Department of Labor Reinstates Opinion Letters
Department of Labor Reinstates Opinion Letters
LEGISLATIVE AND ADMINISTRATIVE ACTIONS
Dept. of Labor Reinstates Opinion Letters. DOL has long issued Opinion Letters when employers raise questions on difficult or confusing situations. These could provide a bit of a “safe harbor” to the employer which requests and relies upon the advice. They are also public, and can be used as general guidance by others. DOL stopped this practice in 2010. It has now announced that it will again respond to employer inquiries with Opinion Letters.
U.S. Supreme Court
Travel Ban Partially Upheld. Trump v. International Refugee Assistance Project, et al. (June, 2017). The Court agreed to take the case regarding President Trump’s travel restrictions on people from six countries for argument and decision in the next term. In the meantime, it partially lifted the lower court restraints. It allowed enforcement of a general ban but continued to require admission to the US of those with a work, student, family, etc. connection. The employment significance of this decision is that those with job offers, work permits, etc., can still enter the country. Employees from those countries can still leave the US and be able to re-enter – so one can go back home for a visit or take a Caribbean cruise vacation, or a business trip to Canada, etc., and not be barred from re-entry. The Justices were unanimous in the decision to allow the President’s Order to take effect, at least partially.
Some Large Health Care Corporations Can Be ERISA Exempt. Advocate Health Care Network, et al. v. Stapleton (June, 2017). ERISA covers employment retirement plans of private sector for-profit and non-profit organizations. It has always had an exclusion for church plans “established and maintained by a church or a principally religious purpose body.” This exclusion is due to the First Amendment separation of church and state, which prohibits governmental intrusion into the affairs or operations of a religious body. Under the exclusion there is no requirement for religious organizations to maintain viably funded plans, and indeed a number of church plans have gone bust, leaving employees without expected retirement and without any legal remedy. The question in this case was whether large nationwide church affiliated medical networks – which charge full fees to patients, take standard medical insurance payments, take Medicare/Medicaid monies from the government, and make multi-millions in charging for services, are “religious purpose” organizations. The court ruled that they are “religious organizations” and exempt from ERISA, as long as they were established by and maintain a close relationship with a church or religious denomination and maintain a formal “non-profit” corporate status. Thus, their employees have no ERISA protections, and no right to challenge the details or solvency of the plans under ERISA. This was not a close case, based on “party lines.” All the Justices voting agreed that religiously affiliated organizations were exempt. (J. Gorsuch abstained because the case was argued before he took office.)

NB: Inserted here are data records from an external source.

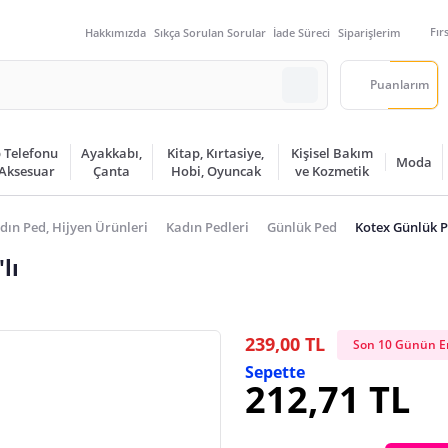
Fır
Hakkımızda
Sıkça Sorulan Sorular
İade Süreci
Siparişlerim
Puanlarım
 Telefonu
Ayakkabı,
Kitap, Kırtasiye,
Kişisel Bakım
Moda
 Aksesuar
Çanta
Hobi, Oyuncak
ve Kozmetik
dın Ped, Hijyen Ürünleri
Kadın Pedleri
Günlük Ped
Kotex Günlük 
lı
239,00 TL
Son 10 Günün En
Sepette
212,71 TL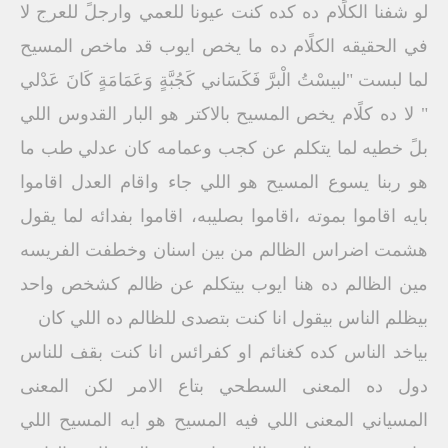
لو شفنا الكلًام ده كده كنت عيونا للعمي وارجلً للعرج لا
في الحقيقه الكلًام ده ما يخص ايوب قد ماخص المسيح
لما لبست "لبيسْتُ الْبرَّ فَكَسَاني كَجُبَّةٍ وَعَمَامَةٍ كَانَ عَدْلي
" لا ده كلًام يخص المسيح بالاكتر هو البار القدوس اللي
بلً خطيه لما يتكلم عن كجب وعمامه كان عدلي طب ما
هو ربنا يسوع المسيح هو اللي جاء واقام العدل اقاموا
بايه اقاموا بموته ،اقاموا بصليبه، اقاموا بفدائه لما يقول
هشمت اضراس الظالم من بين اسنان وخطفت الفريسه
مين الظالم ده هنا ايوب بيتكلم عن ظالم كشخص واحد
بيظلم الناس بيقول انا كنت بتصدى للظالم ده اللي كان
بياخد الناس كده كغنائم او كفرائس انا كنت بقف للناس
دول ده المعنى السطحي بتاع الامر لكن المعنى
المسياني المعنى اللي فيه المسيح هو ايه المسيح اللي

These recent cases are interesting in the lack of political divisiveness. The Justices were unanimous in agreeing on the basic principle involved. Disagreements were over the degree, rather than the basic issue.
Employment Contracts – Choice Of Law
Michigan Non-Compete Agreement Law Enforced By Courts In Louisiana. A Michigan company hired a medical device salesperson for its Louisiana territory. He signed a non-competition agreement, which stated that Michigan law would apply to any agreement enforcement or disputes. The salesperson quit and promptly started servicing the same customers on behalf of a competitor. The company sued to enforce the non-compete agreement. The employee and his new employer defended by claiming (1) all sales and customers were and always had been in Louisiana. There was no Michigan connection – except for where the pay and commission came from and the product was manufactured. (2) Louisiana law strongly disfavors non-compete agreements, and it should be applied since the suit and all customers were there. The Louisiana-based Federal court disagreed and applied Michigan law. Louisiana’s interest in protecting one employee was less than the company’s interest, and Michigan’s interest, in protecting its businesses from unfair competition (Stone Surgical LLC v. Stryker Corp.(6th Cir., 2017). Choice of law is a hotly contested issue in contract cases with multi-state parties. The employer seeks to use the state law most favorable to it. The employee seeks to use a court in a state most favorable to employees, and get it to substitute its law. Some states, such as Wisconsin and California, have ben prone to ignore the contract choice of law and substitute in their own laws in deciding a non-compete case.
Fair Labor Standards Act
Company Tried To Avoid Overtime Pay By Using “Travel Reimbursement” Checks. Fuel shipment inspectors were often called in on their scheduled days off to measure and sample fuel containers on cargo ships. Instead of being paid hours and overtime for the work, they received a separate check for “travel reimbursement.” The pay record still reflected that they had taken a day off. Six employees sued for overtime pay (which triggered an audit and potential three-year back OT pay for all inspectors). The evidence showed that the payments were really for work – not travel. The reimbursements had no relationship to the actual miles. Employees were told by management that the payments were meant to be “under the table” wages, and were directed to claim mileage they did not drive in order to get the reimbursements up to a straight time pay rate, but not to an OT rate. Taylor v. American Spec LLC (D.C. TX, 2017).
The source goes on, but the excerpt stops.